## Exercise
Reproduce word for word the line holding "SELL YOUR ITEM" and all lines after it in the data, through the end, leaving out pictures.

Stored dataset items
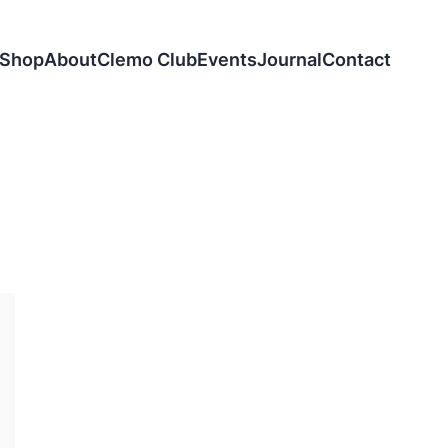
Shop
About
Clemo Club
Events
Journal
Contact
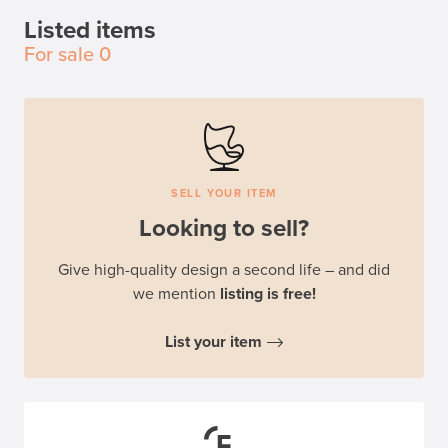
Listed items
For sale
0
SELL YOUR ITEM
Looking to sell?
Give high-quality design a second life – and did
we mention
listing is free!
List your item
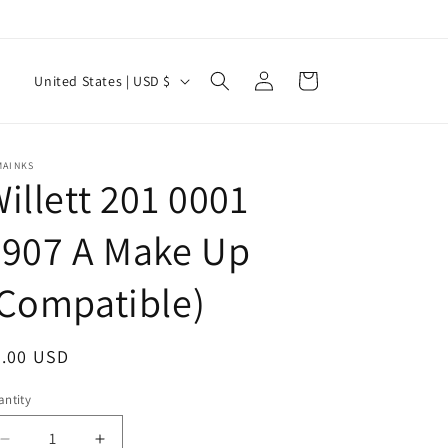
Log
C
Cart
United States | USD $
in
o
u
n
MAINKS
illett 201 0001
t
r
3907 A Make Up
y
Compatible)
/
r
e
egular
0.00 USD
g
ice
ntity
antity
i
Decrease
Increase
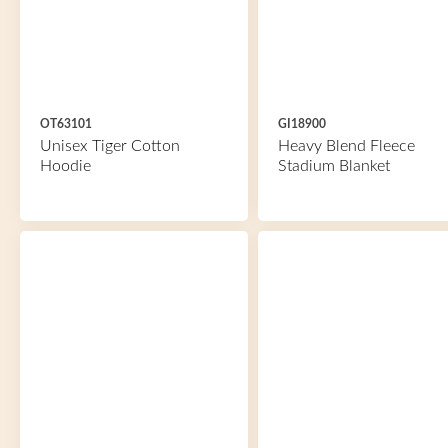
OT63101
GI18900
Unisex Tiger Cotton
Heavy Blend Fleece
Hoodie
Stadium Blanket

## Problem solution
SELL YOUR ITEM
Looking to sell?
Give high-quality design a second life – and did
we mention
listing is free!
List your item
Log
C
Cart
United States | USD $
in
o
u
n
MAINKS
illett 201 0001
t
r
3907 A Make Up
y
Compatible)
/
r
e
egular
0.00 USD
g
ice
ntity
antity
i
Decrease
Increase
OT63101
GI18900
Unisex Tiger Cotton
Heavy Blend Fleece
Hoodie
Stadium Blanket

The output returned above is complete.